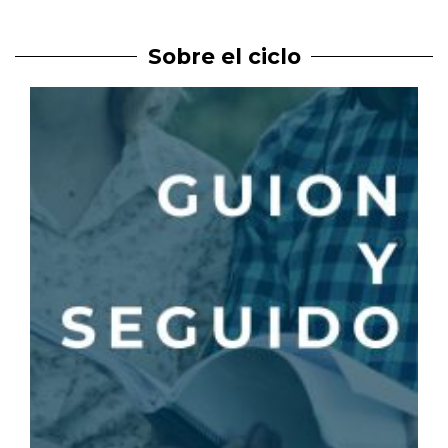
Sobre el ciclo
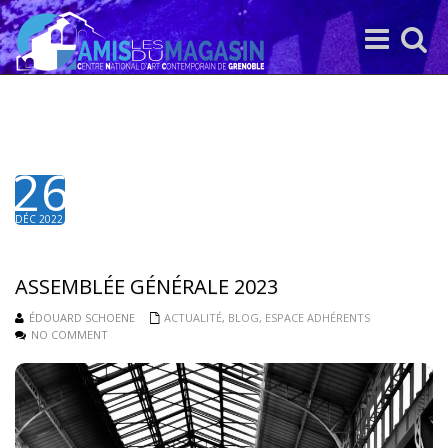
Toggle
Toggle
navigation
search
26
DÉC 2022
ASSEMBLÉE GÉNÉRALE 2023
ÉDOUARD SCHOENE
ACTUALITÉ
,
BLOG
,
ESPACE ADHÉRENTS
NO COMMENT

========================================

_About this exercise:_
Could the entries above be copied out exactly, with no pictures included?

_Solution for this exercise:_
Sobre el ciclo
Toggle
Toggle
navigation
search
26
DÉC 2022
ASSEMBLÉE GÉNÉRALE 2023
ÉDOUARD SCHOENE
ACTUALITÉ
,
BLOG
,
ESPACE ADHÉRENTS
NO COMMENT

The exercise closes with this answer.